Stored data entries
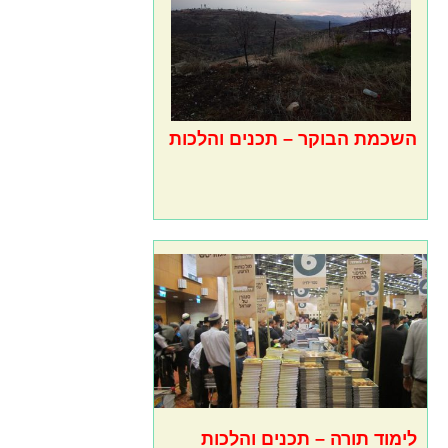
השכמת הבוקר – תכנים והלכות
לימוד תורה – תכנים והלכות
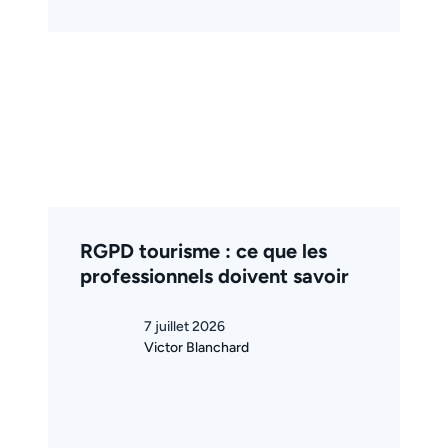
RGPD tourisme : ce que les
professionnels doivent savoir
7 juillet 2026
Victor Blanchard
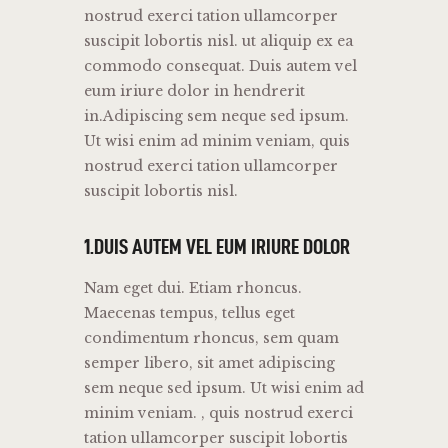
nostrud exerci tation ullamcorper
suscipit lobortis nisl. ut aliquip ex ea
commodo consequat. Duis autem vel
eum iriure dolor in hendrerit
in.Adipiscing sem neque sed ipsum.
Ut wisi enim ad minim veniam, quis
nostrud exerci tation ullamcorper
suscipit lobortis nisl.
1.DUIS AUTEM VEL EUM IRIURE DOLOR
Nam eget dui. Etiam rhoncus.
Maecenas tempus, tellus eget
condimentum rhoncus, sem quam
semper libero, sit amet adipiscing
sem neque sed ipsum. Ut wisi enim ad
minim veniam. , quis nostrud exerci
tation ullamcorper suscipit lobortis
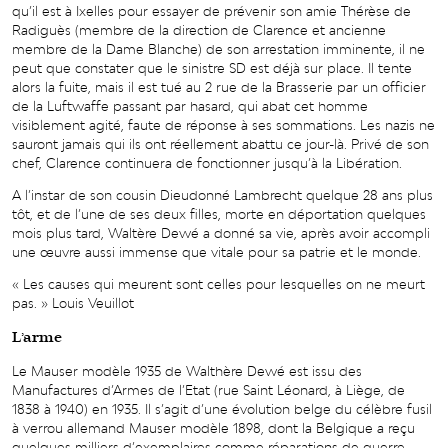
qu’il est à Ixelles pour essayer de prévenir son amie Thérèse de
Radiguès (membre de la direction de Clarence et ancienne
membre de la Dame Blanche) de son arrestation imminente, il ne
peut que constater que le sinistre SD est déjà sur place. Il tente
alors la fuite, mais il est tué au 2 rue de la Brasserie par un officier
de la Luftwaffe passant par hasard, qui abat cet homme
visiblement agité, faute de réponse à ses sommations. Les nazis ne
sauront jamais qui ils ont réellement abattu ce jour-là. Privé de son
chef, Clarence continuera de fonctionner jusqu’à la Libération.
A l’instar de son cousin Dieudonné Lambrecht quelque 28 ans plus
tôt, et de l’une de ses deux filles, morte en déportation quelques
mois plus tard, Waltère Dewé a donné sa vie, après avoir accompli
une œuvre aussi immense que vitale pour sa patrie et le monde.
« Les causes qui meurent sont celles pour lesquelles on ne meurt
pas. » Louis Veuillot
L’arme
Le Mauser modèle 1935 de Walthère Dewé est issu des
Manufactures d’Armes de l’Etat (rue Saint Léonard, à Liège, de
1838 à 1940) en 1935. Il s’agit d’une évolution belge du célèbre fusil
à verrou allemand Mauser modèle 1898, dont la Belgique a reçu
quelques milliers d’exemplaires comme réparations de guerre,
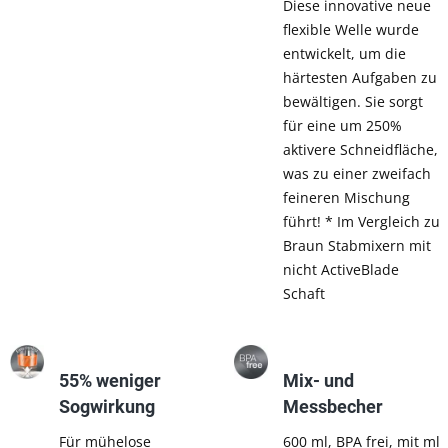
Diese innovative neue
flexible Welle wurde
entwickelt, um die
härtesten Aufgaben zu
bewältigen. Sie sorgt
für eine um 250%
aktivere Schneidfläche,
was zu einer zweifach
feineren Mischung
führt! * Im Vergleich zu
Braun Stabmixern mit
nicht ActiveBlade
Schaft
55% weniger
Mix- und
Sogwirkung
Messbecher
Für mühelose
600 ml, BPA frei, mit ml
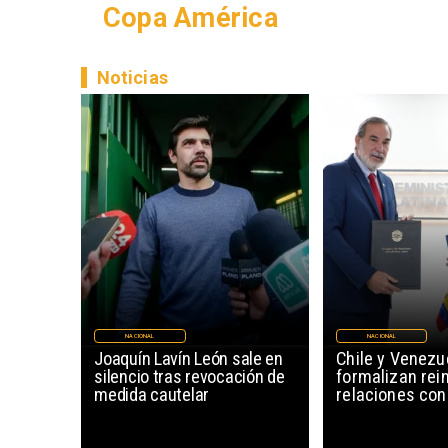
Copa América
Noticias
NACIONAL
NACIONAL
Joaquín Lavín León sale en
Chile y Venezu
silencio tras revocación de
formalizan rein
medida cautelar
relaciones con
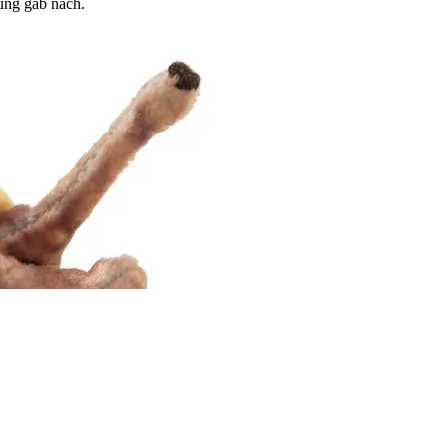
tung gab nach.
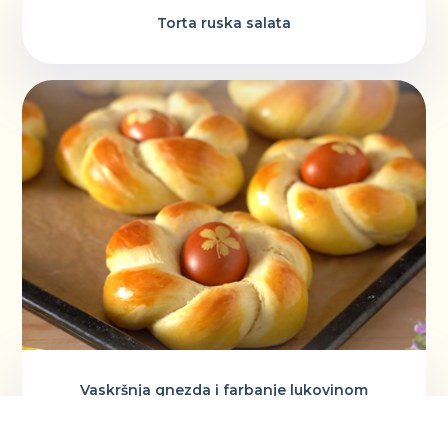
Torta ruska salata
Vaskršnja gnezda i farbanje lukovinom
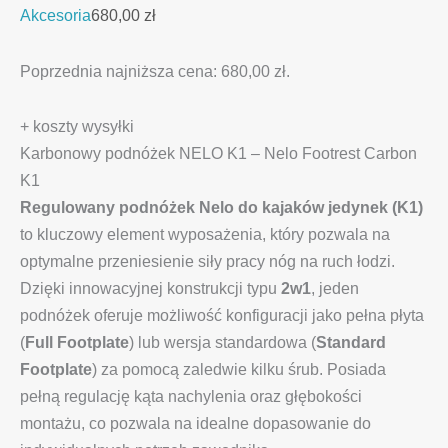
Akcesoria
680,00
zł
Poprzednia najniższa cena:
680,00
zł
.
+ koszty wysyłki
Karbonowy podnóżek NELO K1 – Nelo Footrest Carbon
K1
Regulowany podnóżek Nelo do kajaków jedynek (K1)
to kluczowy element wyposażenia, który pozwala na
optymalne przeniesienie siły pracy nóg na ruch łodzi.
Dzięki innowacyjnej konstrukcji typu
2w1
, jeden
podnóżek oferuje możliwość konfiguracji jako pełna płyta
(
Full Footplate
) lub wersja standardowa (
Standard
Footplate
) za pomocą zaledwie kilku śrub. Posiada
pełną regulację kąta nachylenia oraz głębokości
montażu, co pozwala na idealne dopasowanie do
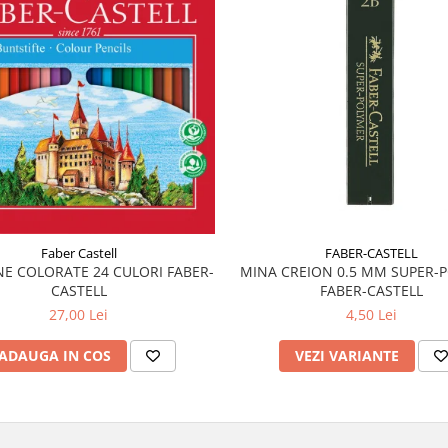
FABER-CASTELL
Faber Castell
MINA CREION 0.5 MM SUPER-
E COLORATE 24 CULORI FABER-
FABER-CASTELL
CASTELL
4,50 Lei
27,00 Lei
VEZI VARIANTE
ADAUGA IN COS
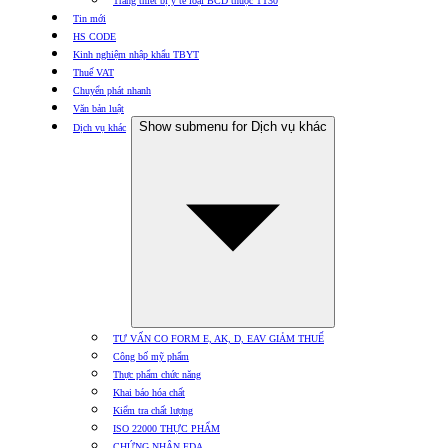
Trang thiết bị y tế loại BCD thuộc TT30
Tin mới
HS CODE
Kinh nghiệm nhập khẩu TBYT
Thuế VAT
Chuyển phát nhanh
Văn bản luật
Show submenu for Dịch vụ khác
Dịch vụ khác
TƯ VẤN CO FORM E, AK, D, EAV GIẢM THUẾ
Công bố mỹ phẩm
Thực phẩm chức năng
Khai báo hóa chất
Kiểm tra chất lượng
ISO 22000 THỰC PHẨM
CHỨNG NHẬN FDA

◆ **Exercise goal**
Each line above that includes "quis" should be shown.

◆ **Response for this exercise**
Ut wisi enim ad minim veniam, quis
minim veniam. , quis nostrud exerci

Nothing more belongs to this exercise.